Predictions: Model word predictions should be written to a file with naming modelpreds-<testname>-<modelname>. Each line of this file should contain the top word predictions conditioned on the context in the corresponding line in *-contextlist. Word predictions on a given line should be separated by whitespace. Number of predictions per line should be no less than the highest k that you want to use for accuracy tests.

Probabilities Model target probabilities should be written to a file with naming modeltgtprobs-<testname>-<modelname>. Each line of this file should contain the probability of the target word on the corresponding line of *-targetlist, conditioned on the context on the corresponding line of *-contextlist.

<testname> list is as above. <modelname> should be the name of the model that will be input to the code in Step 3.

Step 3: Run accuracy and sensitivity tests for each diagnostic

prediction_accuracy_tests.py takes modelpreds-<testname>-<modelname> as input and runs word prediction accuracy tests.

Basic usage:

python prediction_accuracy_tests.py \
  --preddir <location of modelpreds-<testname>-<modelname>> \
  --resultsdir <location for results files> \
  --models <names of models to be tested, e.g., bert-base-uncased bert-large-uncased> \
  --k_values <list of k values to be tested, e.g., 1 5> \
  --role_stim datasets/ROLE-88/ROLE-88.tsv \
  --negnat_stim datasets/NEG-88/NEG-88-NAT.tsv \
  --negsimp_stim datasets/NEG-88/NEG-88-SIMP.tsv \
  --cprag_stim datasets/CPRAG-34/CPRAG-34.tsv

sensitivity_tests.py takes modeltgtprobs-<testname>-<modelname> as input and runs sensitivity tests.

Basic usage:

python sensitivity_tests.py \
  --probdir <location of modelpreds-<testname>-<modelname>> \
  --resultsdir <location for results files> \
  --models <names of models to be tested, e.g., bert-base-uncased bert-large-uncased> \
  --role_stim datasets/ROLE-88/ROLE-88.tsv \
  --negnat_stim datasets/NEG-88/NEG-88-NAT.tsv \
  --negsimp_stim datasets/NEG-88/NEG-88-SIMP.tsv \
  --cprag_stim datasets/CPRAG-34/CPRAG-34.tsv

Experimental code

run_diagnostics_bert.py is the code that was used for the experiments on BERT_BASE and BERT_LARGE reported in the paper, including perturbations.

Example usage:

python run_diagnostics_bert.py \
  --cprag_stim datasets/CPRAG-34/CPRAG-34.tsv \
  --role_stim datasets/ROLE-88/ROLE-88.tsv \
  --negnat_stim datasets/NEG-88/NEG-88-NAT.tsv \
  --negsimp_stim datasets/NEG-88/NEG-88-SIMP.tsv \
  --resultsdir <location for results files> \
  --bertbase <BERT BASE location> \
  --bertlarge <BERT LARGE location> \
  --incl_perturb

bertbase and bertlarge specify locations for PyTorch BERT_BASE and BERT_LARGE models -- each folder is expected to include vocab.txt, bert_config.json, and pytorch_model.bin for the corresponding PyTorch BERT model. (Note that experiments were run with the original pytorch-pretrained-bert version, so I can't guarantee identical results with the updated pytorch-transformers.)
incl_perturb runs experiments with all perturbations reported in the paper. Without this flag, only runs experiments without perturbations.

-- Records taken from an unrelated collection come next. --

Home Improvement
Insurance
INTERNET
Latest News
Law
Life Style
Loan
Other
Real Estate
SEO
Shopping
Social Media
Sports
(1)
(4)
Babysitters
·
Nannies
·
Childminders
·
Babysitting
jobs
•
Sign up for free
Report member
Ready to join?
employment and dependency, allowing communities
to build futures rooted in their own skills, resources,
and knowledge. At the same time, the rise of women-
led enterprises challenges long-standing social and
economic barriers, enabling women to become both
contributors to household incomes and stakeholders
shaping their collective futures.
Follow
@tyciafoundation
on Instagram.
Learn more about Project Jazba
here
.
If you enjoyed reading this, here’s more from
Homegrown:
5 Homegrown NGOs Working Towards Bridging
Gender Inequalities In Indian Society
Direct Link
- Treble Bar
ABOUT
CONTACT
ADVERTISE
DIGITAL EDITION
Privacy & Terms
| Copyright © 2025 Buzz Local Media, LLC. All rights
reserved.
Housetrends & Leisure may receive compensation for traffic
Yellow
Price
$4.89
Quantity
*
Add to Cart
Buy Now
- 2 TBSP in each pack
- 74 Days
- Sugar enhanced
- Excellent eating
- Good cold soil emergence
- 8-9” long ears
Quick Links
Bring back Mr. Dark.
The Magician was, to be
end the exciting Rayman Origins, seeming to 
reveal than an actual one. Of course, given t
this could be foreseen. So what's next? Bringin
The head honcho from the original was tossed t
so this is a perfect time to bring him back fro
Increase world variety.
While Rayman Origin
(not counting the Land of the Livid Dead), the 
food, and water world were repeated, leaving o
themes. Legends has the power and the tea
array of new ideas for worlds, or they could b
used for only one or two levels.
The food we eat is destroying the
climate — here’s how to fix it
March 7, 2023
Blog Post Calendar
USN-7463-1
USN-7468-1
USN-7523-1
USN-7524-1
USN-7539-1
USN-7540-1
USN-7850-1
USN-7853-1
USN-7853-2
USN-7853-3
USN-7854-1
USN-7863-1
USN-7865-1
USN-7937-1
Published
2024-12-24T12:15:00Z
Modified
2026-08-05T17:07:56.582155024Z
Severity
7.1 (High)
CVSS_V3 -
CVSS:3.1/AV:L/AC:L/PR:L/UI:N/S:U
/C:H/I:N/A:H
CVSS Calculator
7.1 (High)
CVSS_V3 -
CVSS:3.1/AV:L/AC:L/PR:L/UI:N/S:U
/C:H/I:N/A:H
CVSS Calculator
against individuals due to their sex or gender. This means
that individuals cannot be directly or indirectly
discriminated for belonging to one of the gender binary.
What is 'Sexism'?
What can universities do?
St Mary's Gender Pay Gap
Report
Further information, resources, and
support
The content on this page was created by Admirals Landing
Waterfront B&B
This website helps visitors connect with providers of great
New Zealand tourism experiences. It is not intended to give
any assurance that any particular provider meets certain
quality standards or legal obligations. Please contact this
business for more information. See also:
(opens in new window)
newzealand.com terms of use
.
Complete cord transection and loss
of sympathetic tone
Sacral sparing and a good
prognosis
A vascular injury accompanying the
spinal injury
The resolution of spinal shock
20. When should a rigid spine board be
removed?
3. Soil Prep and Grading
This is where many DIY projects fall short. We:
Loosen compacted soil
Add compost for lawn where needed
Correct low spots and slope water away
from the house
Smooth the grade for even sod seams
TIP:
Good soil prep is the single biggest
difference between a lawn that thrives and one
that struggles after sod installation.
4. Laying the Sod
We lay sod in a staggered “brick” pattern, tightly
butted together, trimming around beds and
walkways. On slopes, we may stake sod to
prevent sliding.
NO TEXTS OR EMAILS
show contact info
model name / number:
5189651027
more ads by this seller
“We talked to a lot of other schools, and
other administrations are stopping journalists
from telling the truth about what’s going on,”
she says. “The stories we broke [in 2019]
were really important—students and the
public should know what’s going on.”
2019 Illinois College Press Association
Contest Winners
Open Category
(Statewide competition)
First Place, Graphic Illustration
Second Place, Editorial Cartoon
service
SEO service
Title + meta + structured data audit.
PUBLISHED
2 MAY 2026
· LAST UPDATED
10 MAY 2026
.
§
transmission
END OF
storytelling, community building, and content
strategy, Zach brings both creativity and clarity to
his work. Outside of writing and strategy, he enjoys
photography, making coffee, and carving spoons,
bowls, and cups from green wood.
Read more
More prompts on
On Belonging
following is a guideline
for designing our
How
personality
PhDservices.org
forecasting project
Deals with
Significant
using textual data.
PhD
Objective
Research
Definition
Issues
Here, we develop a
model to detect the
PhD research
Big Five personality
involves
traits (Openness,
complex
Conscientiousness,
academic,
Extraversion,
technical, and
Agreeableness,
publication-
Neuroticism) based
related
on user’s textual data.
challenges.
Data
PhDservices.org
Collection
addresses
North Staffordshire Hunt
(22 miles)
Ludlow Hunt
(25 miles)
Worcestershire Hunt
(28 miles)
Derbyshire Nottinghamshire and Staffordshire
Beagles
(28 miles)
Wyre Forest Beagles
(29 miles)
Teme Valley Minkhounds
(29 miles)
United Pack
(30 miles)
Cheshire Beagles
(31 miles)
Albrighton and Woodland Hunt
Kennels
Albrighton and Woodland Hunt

Diagnostic tests for linguistic capacities in language models

Related tags

Overview

LM diagnostics

Diagnostic test data

Code

Step 1: Process datasets to produce inputs for LM

Step 2: Get LM predictions/probabilities

Step 3: Run accuracy and sensitivity tests for each diagnostic

Experimental code

Owner

Scripts of Machine Learning Algorithms from Scratch. Implementations of machine learning models and algorithms using nothing but NumPy with a focus on accessibility. Aims to cover everything from basic to advance.

Codes for Causal Semantic Generative model (CSG), the model proposed in "Learning Causal Semantic Representation for Out-of-Distribution Prediction" (NeurIPS-21)

Weakly-Supervised Semantic Segmentation Network with Deep Seeded Region Growing (CVPR 2018).

This repo contains the official implementations of EigenDamage: Structured Pruning in the Kronecker-Factored Eigenbasis

PyTorch Implementation of DiffGAN-TTS: High-Fidelity and Efficient Text-to-Speech with Denoising Diffusion GANs

Official implementation of the RAVE model: a Realtime Audio Variational autoEncoder

AfriBERTa: Exploring the Viability of Pretrained Multilingual Language Models for Low-resourced Languages

Isaac Gym Reinforcement Learning Environments

On Generating Extended Summaries of Long Documents

Updated for TTS(CE) = Also Known as TTN V3. The code requires the first server to be 'ttn' protocol.

OpenGAN: Open-Set Recognition via Open Data Generation

Official implementation for the paper "Attentive Prototypes for Source-free Unsupervised Domain Adaptive 3D Object Detection"

Cave Generation using metaballs in Blender. Originally created by sdfgeoff, Edited by Myself (Archie Jaskowicz).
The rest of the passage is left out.